InternBootcamp/internbootcamp/bootcamp/ffruitsequences/ffruitsequences.py

"""# 

### 谜题描述
Zookeeper is buying a carton of fruit to feed his pet wabbit. The fruits are a sequence of apples and oranges, which is represented by a binary string s_1s_2… s_n of length n. 1 represents an apple and 0 represents an orange.

Since wabbit is allergic to eating oranges, Zookeeper would like to find the longest contiguous sequence of apples.

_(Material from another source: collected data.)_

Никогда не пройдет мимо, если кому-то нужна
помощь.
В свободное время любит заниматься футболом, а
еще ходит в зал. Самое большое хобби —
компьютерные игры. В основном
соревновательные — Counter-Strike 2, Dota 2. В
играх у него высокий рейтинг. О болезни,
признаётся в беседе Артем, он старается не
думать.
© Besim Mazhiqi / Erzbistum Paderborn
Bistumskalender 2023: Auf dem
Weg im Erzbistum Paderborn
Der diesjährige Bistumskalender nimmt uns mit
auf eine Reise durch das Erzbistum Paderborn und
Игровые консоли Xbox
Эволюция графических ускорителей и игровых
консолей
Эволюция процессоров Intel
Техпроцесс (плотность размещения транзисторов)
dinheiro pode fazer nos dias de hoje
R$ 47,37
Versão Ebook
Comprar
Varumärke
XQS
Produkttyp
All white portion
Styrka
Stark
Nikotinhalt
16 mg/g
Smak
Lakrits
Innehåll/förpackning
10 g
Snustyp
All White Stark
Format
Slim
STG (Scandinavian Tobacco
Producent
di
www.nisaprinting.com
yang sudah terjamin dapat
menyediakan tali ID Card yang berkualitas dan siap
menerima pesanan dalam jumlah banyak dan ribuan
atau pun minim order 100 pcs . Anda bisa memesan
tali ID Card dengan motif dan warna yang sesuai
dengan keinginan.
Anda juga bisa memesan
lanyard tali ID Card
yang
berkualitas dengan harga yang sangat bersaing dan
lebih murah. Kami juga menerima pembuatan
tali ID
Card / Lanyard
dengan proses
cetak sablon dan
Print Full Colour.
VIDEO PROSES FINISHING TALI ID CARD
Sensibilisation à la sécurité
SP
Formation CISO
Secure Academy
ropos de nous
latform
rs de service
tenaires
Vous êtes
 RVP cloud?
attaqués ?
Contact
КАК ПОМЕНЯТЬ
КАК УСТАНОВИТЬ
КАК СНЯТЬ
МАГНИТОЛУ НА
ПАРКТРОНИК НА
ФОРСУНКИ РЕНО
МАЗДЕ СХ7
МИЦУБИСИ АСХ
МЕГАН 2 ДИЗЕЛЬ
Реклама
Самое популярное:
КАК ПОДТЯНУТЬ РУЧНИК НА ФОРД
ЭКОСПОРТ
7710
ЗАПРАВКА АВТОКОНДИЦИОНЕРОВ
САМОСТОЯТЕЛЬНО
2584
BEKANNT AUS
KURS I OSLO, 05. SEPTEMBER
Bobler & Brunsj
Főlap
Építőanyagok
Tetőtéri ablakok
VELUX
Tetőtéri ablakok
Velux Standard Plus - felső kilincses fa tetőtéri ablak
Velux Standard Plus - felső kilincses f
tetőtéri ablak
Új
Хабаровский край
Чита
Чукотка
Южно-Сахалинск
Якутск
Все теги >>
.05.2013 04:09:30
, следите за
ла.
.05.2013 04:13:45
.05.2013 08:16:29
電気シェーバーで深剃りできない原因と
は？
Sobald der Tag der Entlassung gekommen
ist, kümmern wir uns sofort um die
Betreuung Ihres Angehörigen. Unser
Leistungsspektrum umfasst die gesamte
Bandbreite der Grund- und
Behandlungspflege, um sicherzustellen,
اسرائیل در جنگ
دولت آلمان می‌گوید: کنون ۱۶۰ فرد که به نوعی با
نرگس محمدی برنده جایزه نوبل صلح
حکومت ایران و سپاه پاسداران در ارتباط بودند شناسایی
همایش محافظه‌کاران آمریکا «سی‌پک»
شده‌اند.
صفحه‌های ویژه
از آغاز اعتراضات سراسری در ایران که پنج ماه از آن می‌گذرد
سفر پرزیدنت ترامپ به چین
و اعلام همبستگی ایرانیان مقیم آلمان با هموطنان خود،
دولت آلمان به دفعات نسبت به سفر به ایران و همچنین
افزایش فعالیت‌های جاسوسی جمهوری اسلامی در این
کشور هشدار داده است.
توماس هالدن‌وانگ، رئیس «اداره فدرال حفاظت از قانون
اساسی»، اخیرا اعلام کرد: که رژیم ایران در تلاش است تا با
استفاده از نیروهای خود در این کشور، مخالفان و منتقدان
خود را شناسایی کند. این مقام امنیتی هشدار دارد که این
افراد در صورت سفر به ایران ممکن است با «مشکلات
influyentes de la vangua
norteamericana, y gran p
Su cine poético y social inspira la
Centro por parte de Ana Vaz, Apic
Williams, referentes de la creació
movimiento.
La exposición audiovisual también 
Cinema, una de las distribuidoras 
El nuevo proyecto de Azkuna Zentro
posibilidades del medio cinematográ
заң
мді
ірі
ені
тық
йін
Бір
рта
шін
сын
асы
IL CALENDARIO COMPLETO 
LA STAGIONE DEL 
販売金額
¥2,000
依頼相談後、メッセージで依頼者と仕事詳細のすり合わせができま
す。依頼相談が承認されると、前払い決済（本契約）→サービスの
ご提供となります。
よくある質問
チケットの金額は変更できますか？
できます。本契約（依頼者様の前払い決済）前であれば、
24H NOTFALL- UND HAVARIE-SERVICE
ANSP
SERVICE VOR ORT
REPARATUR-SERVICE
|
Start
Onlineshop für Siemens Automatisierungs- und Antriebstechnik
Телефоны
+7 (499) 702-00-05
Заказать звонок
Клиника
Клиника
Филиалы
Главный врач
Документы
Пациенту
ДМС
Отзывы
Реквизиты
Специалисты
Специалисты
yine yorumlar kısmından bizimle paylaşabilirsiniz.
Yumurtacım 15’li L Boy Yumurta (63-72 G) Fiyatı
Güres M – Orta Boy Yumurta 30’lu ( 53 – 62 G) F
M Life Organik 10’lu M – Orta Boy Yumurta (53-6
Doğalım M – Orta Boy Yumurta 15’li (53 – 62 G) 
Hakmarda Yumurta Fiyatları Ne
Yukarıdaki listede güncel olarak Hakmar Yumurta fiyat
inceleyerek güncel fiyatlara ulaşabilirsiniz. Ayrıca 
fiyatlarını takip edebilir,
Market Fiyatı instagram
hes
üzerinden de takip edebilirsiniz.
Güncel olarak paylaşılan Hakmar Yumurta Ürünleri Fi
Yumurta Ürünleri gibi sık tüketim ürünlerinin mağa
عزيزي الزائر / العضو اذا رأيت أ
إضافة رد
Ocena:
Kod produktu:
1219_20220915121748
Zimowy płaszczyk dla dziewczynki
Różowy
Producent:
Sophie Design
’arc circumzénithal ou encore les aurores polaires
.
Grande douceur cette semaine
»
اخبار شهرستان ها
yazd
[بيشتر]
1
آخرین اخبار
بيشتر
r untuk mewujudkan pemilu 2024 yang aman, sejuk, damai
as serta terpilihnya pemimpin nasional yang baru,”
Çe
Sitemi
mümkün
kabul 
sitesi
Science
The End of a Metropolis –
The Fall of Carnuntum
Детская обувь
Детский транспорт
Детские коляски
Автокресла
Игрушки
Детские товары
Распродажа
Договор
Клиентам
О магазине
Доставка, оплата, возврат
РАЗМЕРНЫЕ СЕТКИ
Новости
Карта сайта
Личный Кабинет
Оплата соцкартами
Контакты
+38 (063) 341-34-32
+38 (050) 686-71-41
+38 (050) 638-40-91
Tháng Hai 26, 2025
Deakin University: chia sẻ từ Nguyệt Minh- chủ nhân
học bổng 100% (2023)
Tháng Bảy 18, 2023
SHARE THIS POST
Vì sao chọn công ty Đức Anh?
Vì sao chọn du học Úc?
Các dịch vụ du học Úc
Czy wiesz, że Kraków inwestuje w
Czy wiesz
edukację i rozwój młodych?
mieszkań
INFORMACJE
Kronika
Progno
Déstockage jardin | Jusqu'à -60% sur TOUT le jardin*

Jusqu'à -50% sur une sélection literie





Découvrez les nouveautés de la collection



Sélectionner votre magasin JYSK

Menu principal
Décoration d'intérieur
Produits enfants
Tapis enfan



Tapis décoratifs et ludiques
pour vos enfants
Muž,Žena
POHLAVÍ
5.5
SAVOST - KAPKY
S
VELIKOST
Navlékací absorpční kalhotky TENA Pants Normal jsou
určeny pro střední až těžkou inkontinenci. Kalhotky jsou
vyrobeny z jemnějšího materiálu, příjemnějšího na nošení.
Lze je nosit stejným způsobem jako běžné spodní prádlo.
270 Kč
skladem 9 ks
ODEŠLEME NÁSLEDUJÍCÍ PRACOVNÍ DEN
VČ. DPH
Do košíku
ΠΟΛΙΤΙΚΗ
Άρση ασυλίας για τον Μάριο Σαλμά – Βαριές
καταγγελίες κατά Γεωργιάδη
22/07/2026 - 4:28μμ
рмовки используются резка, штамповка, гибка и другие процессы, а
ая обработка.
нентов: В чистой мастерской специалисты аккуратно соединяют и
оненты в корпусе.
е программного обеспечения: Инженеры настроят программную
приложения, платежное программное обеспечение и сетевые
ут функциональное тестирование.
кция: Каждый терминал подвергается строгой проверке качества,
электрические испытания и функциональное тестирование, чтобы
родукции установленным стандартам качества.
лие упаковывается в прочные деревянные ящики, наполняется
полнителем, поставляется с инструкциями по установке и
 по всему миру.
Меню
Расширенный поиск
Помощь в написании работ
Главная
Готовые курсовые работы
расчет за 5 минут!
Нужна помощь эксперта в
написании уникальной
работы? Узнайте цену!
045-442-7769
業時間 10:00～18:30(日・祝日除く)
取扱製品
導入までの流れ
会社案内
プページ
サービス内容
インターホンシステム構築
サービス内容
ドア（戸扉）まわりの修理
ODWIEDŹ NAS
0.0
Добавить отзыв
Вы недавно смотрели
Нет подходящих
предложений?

Let f(l,r) be the longest contiguous sequence of apples in the substring s_{l}s_{l+1}… s_{r}. 

Help Zookeeper find ∑_{l=1}^{n} ∑_{r=l}^{n} f(l,r), or the sum of f across all substrings.

Input

The first line contains a single integer n (1 ≤ n ≤ 5 ⋅ 10^5).

The next line contains a binary string s of length n (s_i ∈ \{0,1\}) 

Output

Print a single integer: ∑_{l=1}^{n} ∑_{r=l}^{n} f(l,r). 

Examples

Input


4
0110


Output


12


Input


7
1101001


Output


30


Input


12
011100011100


Output


156

Note

In the first test, there are ten substrings. The list of them (we let [l,r] be the substring s_l s_{l+1} … s_r):

  * [1,1]: 0 
  * [1,2]: 01 
  * [1,3]: 011 
  * [1,4]: 0110 
  * [2,2]: 1 
  * [2,3]: 11 
  * [2,4]: 110 
  * [3,3]: 1 
  * [3,4]: 10 
  * [4,4]: 0 



The lengths of the longest contiguous sequence of ones in each of these ten substrings are 0,1,2,2,1,2,2,1,1,0 respectively. Hence, the answer is 0+1+2+2+1+2+2+1+1+0 = 12.

Here is a reference code to solve this task. You can use this to help you genereate cases or validate the solution.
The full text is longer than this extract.